In a letter addressed to US President Donald Trump, Prime Minister Hun Sen on Tuesday accepted his invitation to attend the US-Asean summit in the US early next year. Hun Sen also expressed his appreciation of the US’ continuous support for the Kingdom.

The prime minister’s letter responded to two sent by Trump earlier this month stating his pledge of support for the Kingdom and inviting Hun Sen to attend the upcoming summit.

In one letter, Trump assured that the US “is committed to providing support for Cambodia. In particular, the US respects Cambodia’s sovereignty and does not support regime change”.

However, Trump also urged the government to put more efforts into strengthening democracy.

“It is important for the future of our bilateral relationship that you put Cambodia back on the path of democratic government.

“As a first step, I hope you will re-evaluate certain decisions taken by your government that the United States firmly believes put at great risk the Kingdom of Cambodia’s long-term sovereignty, stability and economic development,” Trump said.

In response, Hun Sen replied: “I am foremost reassured by your explicit statement whereby you seek genuine engagement to pursue democracy, individual liberty and the rule of law rather than regime change.

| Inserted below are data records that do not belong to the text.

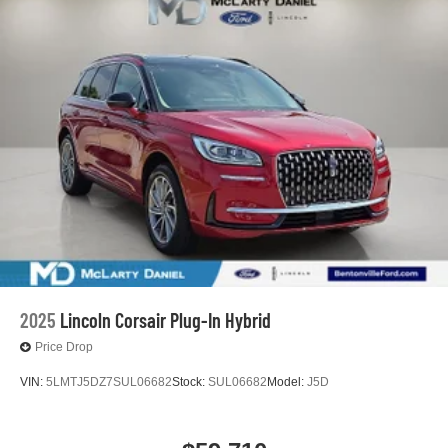
2025
Lincoln Corsair Plug-In Hybrid
Price Drop
VIN:
5LMTJ5DZ7SUL06682
Stock:
SUL06682
Model:
J5D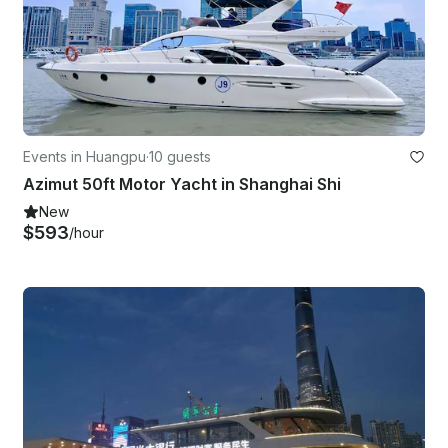
Events in Huangpu
·
10 guests
Azimut 50ft Motor Yacht in Shanghai Shi
New
$593
/hour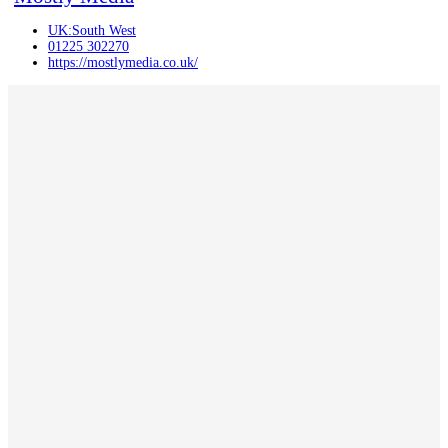
UK:South West
01225 302270
https://mostlymedia.co.uk/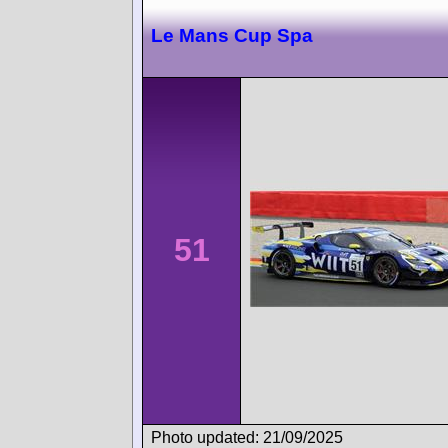
Le Mans Cup Spa
51
Photo updated: 21/09/2025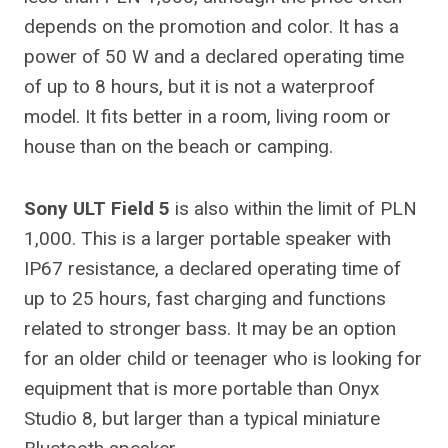
depends on the promotion and color. It has a
power of 50 W and a declared operating time
of up to 8 hours, but it is not a waterproof
model. It fits better in a room, living room or
house than on the beach or camping.
Sony ULT Field 5
is also within the limit of PLN
1,000. This is a larger portable speaker with
IP67 resistance, a declared operating time of
up to 25 hours, fast charging and functions
related to stronger bass. It may be an option
for an older child or teenager who is looking for
equipment that is more portable than Onyx
Studio 8, but larger than a typical miniature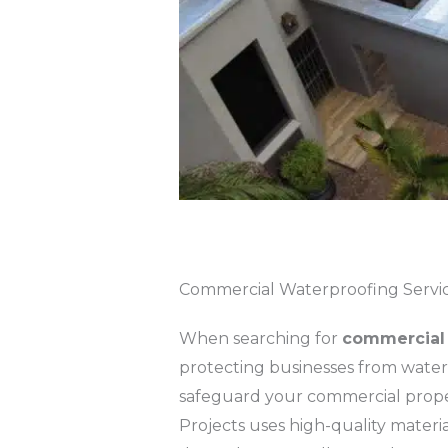
Commercial Waterproofing Servi
When searching for
commercial 
protecting businesses from water d
safeguard your commercial prope
Projects uses high-quality materi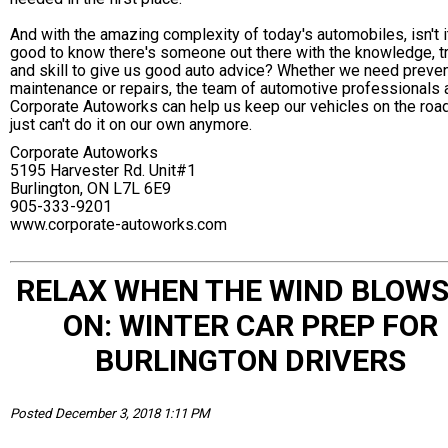
And with the amazing complexity of today's automobiles, isn't i
good to know there's someone out there with the knowledge, tr
and skill to give us good auto advice? Whether we need preve
maintenance or repairs, the team of automotive professionals 
Corporate Autoworks can help us keep our vehicles on the roa
just can't do it on our own anymore.
Corporate Autoworks
5195 Harvester Rd. Unit#1
Burlington, ON L7L 6E9
905-333-9201
www.corporate-autoworks.com
RELAX WHEN THE WIND BLOWS
ON: WINTER CAR PREP FOR
BURLINGTON DRIVERS
Posted December 3, 2018 1:11 PM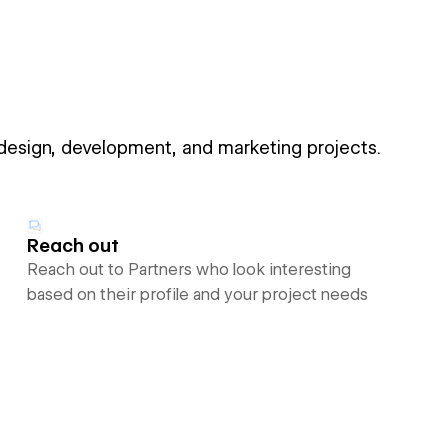
 design, development, and marketing projects.
Reach out
Reach out to Partners who look interesting
based on their profile and your project needs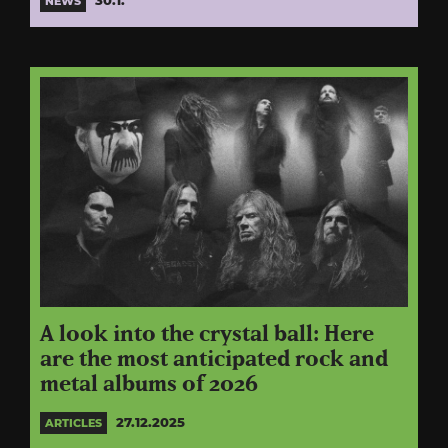
30.1.
NEWS
A look into the crystal ball: Here
are the most anticipated rock and
metal albums of 2026
27.12.2025
ARTICLES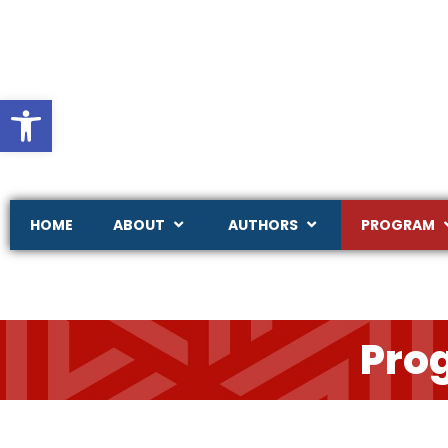
Ouvrir la barre d’outils
HOME
ABOUT
AUTHORS
PROGRAM
Pro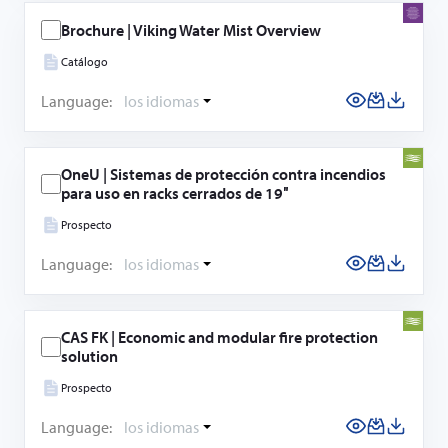
Brochure | Viking Water Mist Overview
Catálogo
Language:
los idiomas
OneU | Sistemas de protección contra incendios
para uso en racks cerrados de 19″
Prospecto
Language:
los idiomas
CAS FK | Economic and modular fire protection
solution
Prospecto
Language:
los idiomas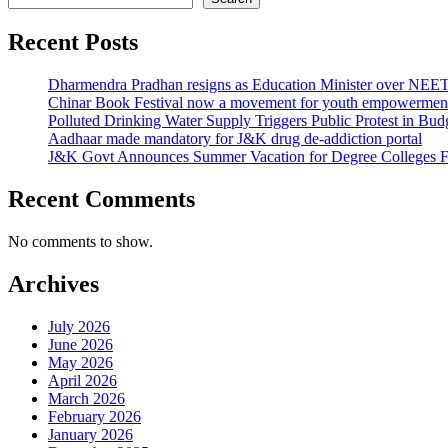
Recent Posts
Dharmendra Pradhan resigns as Education Minister over NE
Chinar Book Festival now a movement for youth empowerment
Polluted Drinking Water Supply Triggers Public Protest in Bu
Aadhaar made mandatory for J&K drug de-addiction portal
J&K Govt Announces Summer Vacation for Degree Colleges F
Recent Comments
No comments to show.
Archives
July 2026
June 2026
May 2026
April 2026
March 2026
February 2026
January 2026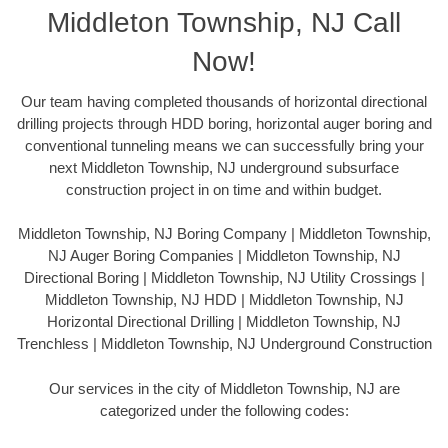
Middleton Township, NJ Call
Now!
Our team having completed thousands of horizontal directional
drilling projects through HDD boring, horizontal auger boring and
conventional tunneling means we can successfully bring your
next Middleton Township, NJ underground subsurface
construction project in on time and within budget.
Middleton Township, NJ Boring Company | Middleton Township,
NJ Auger Boring Companies | Middleton Township, NJ
Directional Boring | Middleton Township, NJ Utility Crossings |
Middleton Township, NJ HDD | Middleton Township, NJ
Horizontal Directional Drilling | Middleton Township, NJ
Trenchless | Middleton Township, NJ Underground Construction
Our services in the city of Middleton Township, NJ are
categorized under the following codes: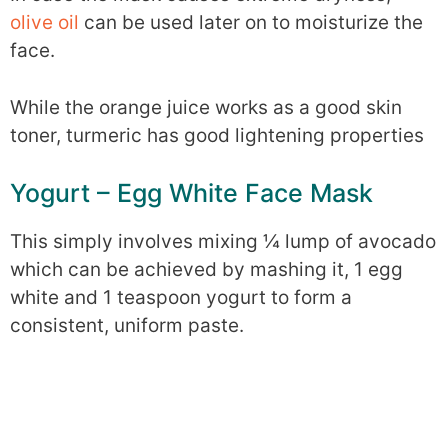
olive oil
can be used later on to moisturize the
face.
While the orange juice works as a good skin
toner, turmeric has good lightening properties
Yogurt – Egg White Face Mask
This simply involves mixing ¼ lump of avocado
which can be achieved by mashing it, 1 egg
white and 1 teaspoon yogurt to form a
consistent, uniform paste.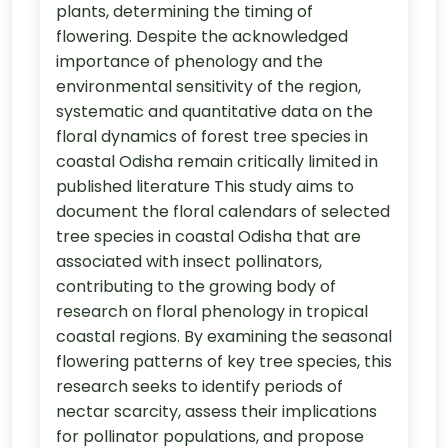
plants, determining the timing of
flowering. Despite the acknowledged
importance of phenology and the
environmental sensitivity of the region,
systematic and quantitative data on the
floral dynamics of forest tree species in
coastal Odisha remain critically limited in
published literature This study aims to
document the floral calendars of selected
tree species in coastal Odisha that are
associated with insect pollinators,
contributing to the growing body of
research on floral phenology in tropical
coastal regions. By examining the seasonal
flowering patterns of key tree species, this
research seeks to identify periods of
nectar scarcity, assess their implications
for pollinator populations, and propose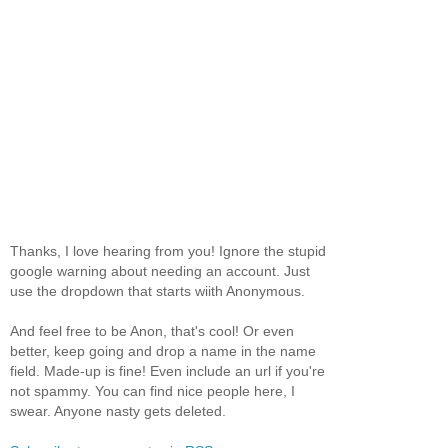
Thanks, I love hearing from you! Ignore the stupid
google warning about needing an account. Just
use the dropdown that starts wiith Anonymous.
And feel free to be Anon, that's cool! Or even
better, keep going and drop a name in the name
field. Made-up is fine! Even include an url if you're
not spammy. You can find nice people here, I
swear. Anyone nasty gets deleted.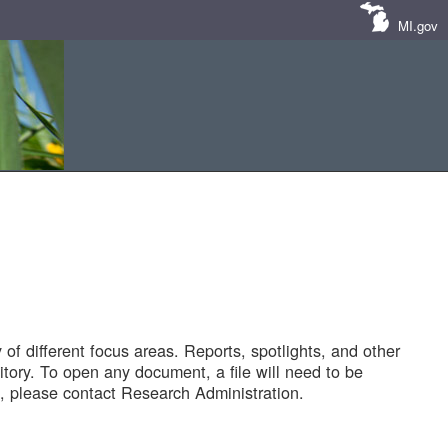
MI.gov
of different focus areas. Reports, spotlights, and other
tory. To open any document, a file will need to be
 please contact Research Administration.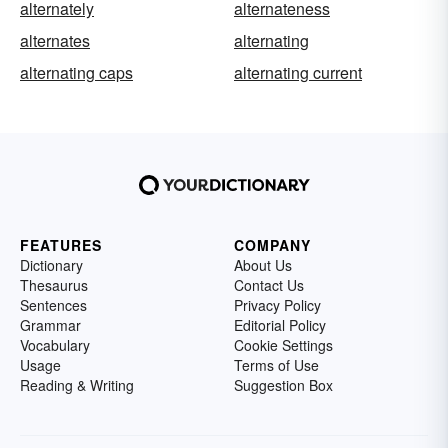
alternately
alternateness
alternates
alternating
alternating caps
alternating current
FEATURES
COMPANY
Dictionary
About Us
Thesaurus
Contact Us
Sentences
Privacy Policy
Grammar
Editorial Policy
Vocabulary
Cookie Settings
Usage
Terms of Use
Reading & Writing
Suggestion Box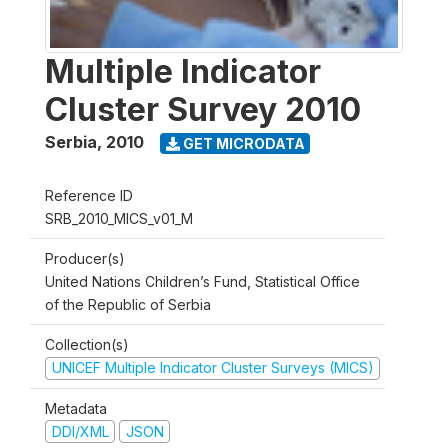
Multiple Indicator
Cluster Survey 2010
Serbia
,
2010
GET MICRODATA
Reference ID
SRB_2010_MICS_v01_M
Producer(s)
United Nations Children’s Fund, Statistical Office
of the Republic of Serbia
Collection(s)
UNICEF Multiple Indicator Cluster Surveys (MICS)
Metadata
DDI/XML
JSON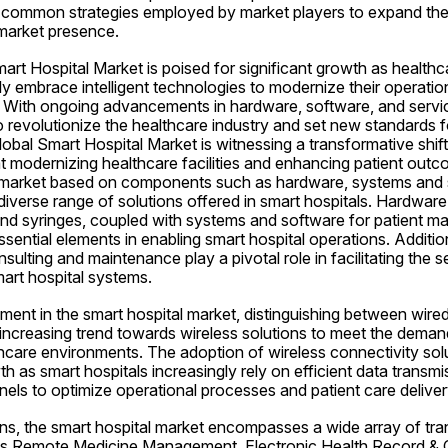
o common strategies employed by market players to expand their
 market presence.
art Hospital Market is poised for significant growth as healthcare
y embrace intelligent technologies to modernize their operation
. With ongoing advancements in hardware, software, and service
o revolutionize the healthcare industry and set new standards fo
lobal Smart Hospital Market is witnessing a transformative shi
t modernizing healthcare facilities and enhancing patient outc
 market based on components such as hardware, systems and s
 diverse range of solutions offered in smart hospitals. Hardwar
and syringes, coupled with systems and software for patient m
ssential elements in enabling smart hospital operations. Additiona
sulting and maintenance play a pivotal role in facilitating the s
art hospital systems.
ent in the smart hospital market, distinguishing between wired
e increasing trend towards wireless solutions to meet the demand 
lthcare environments. The adoption of wireless connectivity solu
th as smart hospitals increasingly rely on efficient data transmi
ls to optimize operational processes and patient care deliver
ons, the smart hospital market encompasses a wide array of tra
 as Remote Medicine Management, Electronic Health Record & Cl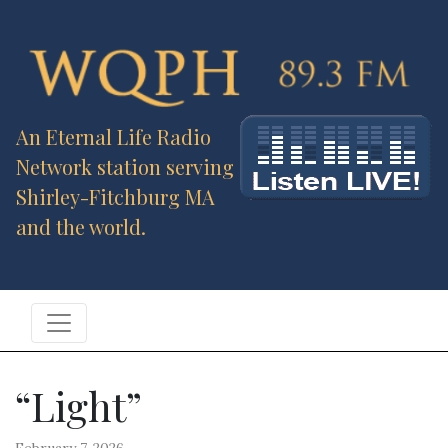
An Eternal Life Radio
Network station serving
Shirley-Fitchburg MA
and the world.
“Light”
February 7, 2026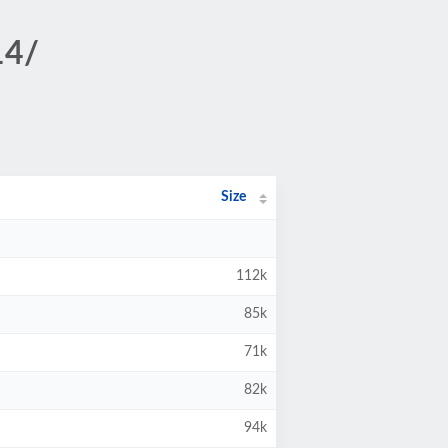
14/
Size
112k
85k
71k
82k
94k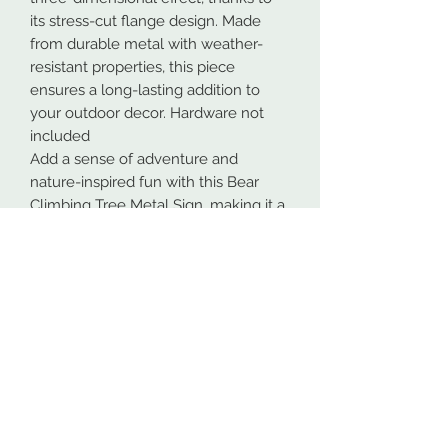
its stress-cut flange design. Made
from durable metal with weather-
resistant properties, this piece
ensures a long-lasting addition to
your outdoor decor. Hardware not
included
Add a sense of adventure and
nature-inspired fun with this Bear
Climbing Tree Metal Sign, making it a
unique statement piece for any
outdoor enthusiast or nature lover.
Our metal signs are proudly made in
Spokane, Washington from high-
quality 16GA American steel. To
ensure maximum durability, both
indoors and outdoors, all designs are
powder coated. This process makes
the coating more durable than most
paints.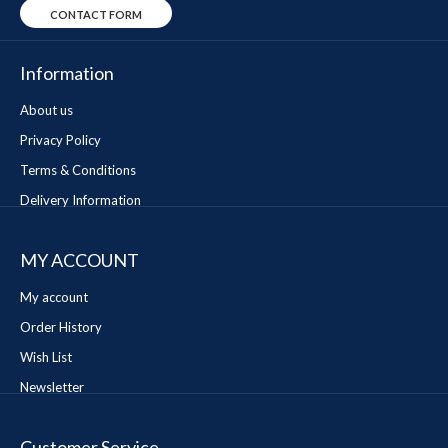
CONTACT FORM
Information
About us
Privacy Policy
Terms & Conditions
Delivery Information
MY ACCOUNT
My account
Order History
Wish List
Newsletter
Customer Service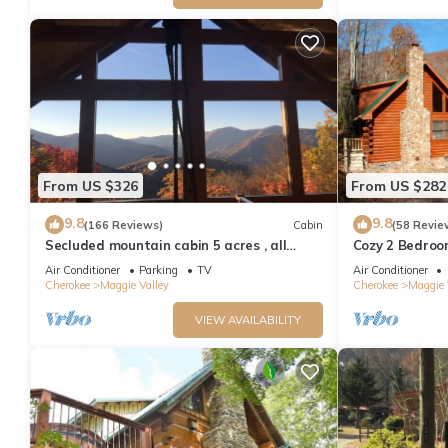
From US $326
From US $282
9.8
9.8
(166 Reviews)
Cabin
(58 Revie
Secluded mountain cabin 5 acres , all
Cozy 2 Bedroo
rooms with view, hear soothing waterfall
Friendly, Fence
Air Conditioner
Parking
TV
Air Conditioner
Cherokee
Maggie Valley
Cherokee
Maggie 
VIEW AVAILABILITY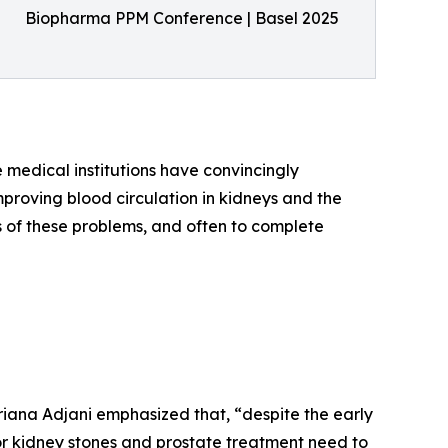
Biopharma PPM Conference | Basel 2025
e medical institutions have convincingly
roving blood circulation in kidneys and the
s of these problems, and often to complete
riana Adjani emphasized that, “despite the early
for kidney stones and prostate treatment need to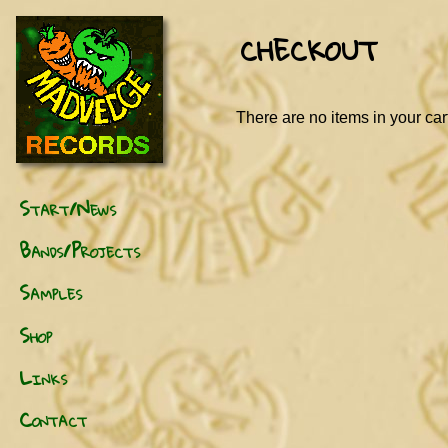
CHECKOUT
There are no items in your car
Start/News
Bands/Projects
Samples
Shop
Links
Contact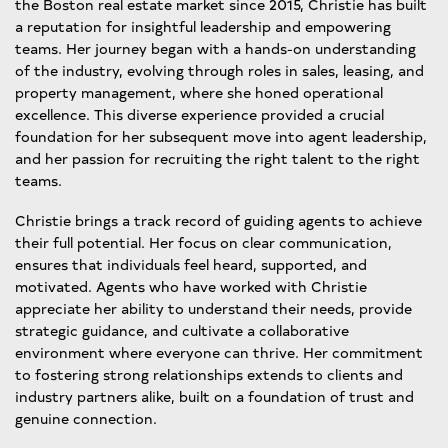
the Boston real estate market since 2015, Christie has built
a reputation for insightful leadership and empowering
teams. Her journey began with a hands-on understanding
of the industry, evolving through roles in sales, leasing, and
property management, where she honed operational
excellence. This diverse experience provided a crucial
foundation for her subsequent move into agent leadership,
and her passion for recruiting the right talent to the right
teams.
Christie brings a track record of guiding agents to achieve
their full potential. Her focus on clear communication,
ensures that individuals feel heard, supported, and
motivated. Agents who have worked with Christie
appreciate her ability to understand their needs, provide
strategic guidance, and cultivate a collaborative
environment where everyone can thrive. Her commitment
to fostering strong relationships extends to clients and
industry partners alike, built on a foundation of trust and
genuine connection.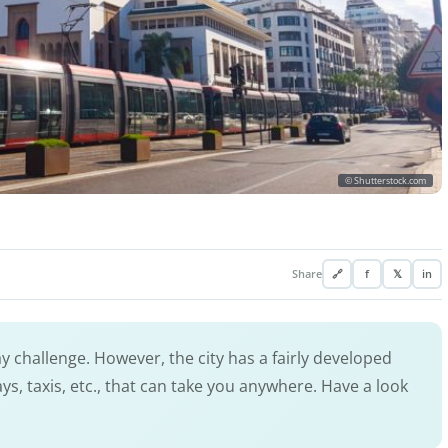
© Shutterstock.com
Share
🔗
f
𝕏
in
ay challenge. However, the city has a fairly developed
, taxis, etc., that can take you anywhere. Have a look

“As a very young democracy, you probably can appreciate our struggle to find full peace, a condition sine qua non before we can rebuild our nation in full adherence to a liberal multiparty democratic system.”

Echoing Trump, Hun Sen also acknowledged strains in relations between the two countries but hoped that the foreign affairs ministries of both nations would work together “to restore trust and confidence, and renew the bond of friendship between [the] two countries”.

“There are so many other beautiful chapters that are worth nourishing for the greater good of both of our countries and people.

“In contemporary times, the prosperity of the Cambodian people was in part the fruits of the contribution of the American people and the government, from the peaceful democratisation to nation-building, social governance, and generous market access,” he said.

Government spokesman Phay Siphan said the prime minister held the cooperation between the two countries in high regard, saying that it showed the honest relations between Cambodia and the US.

“It also showed that Cambodia needs nothing but peace and stability,” Siphan added.

Kin Phea, the director-general of the International Relations Institute at the Royal Academy of Cambodia, said the constructive feedback on the leaders’ letters showed their openness to strengthening relations between the two nations.

Political analyst So Chantha said the exchange of messages was a sign of positive development for Cambodia-US relations in the 21st century.

“A balanced relation with great powers is the best choice for Cambodia to foster social and economic development,” he said.

Finally, Phea noted that, with respect to the blossoming ties between the two nations, “the US must not carry out any activity that could be seen as an attempt to incite a change in government or interfere with the Kingdom’s internal affairs”.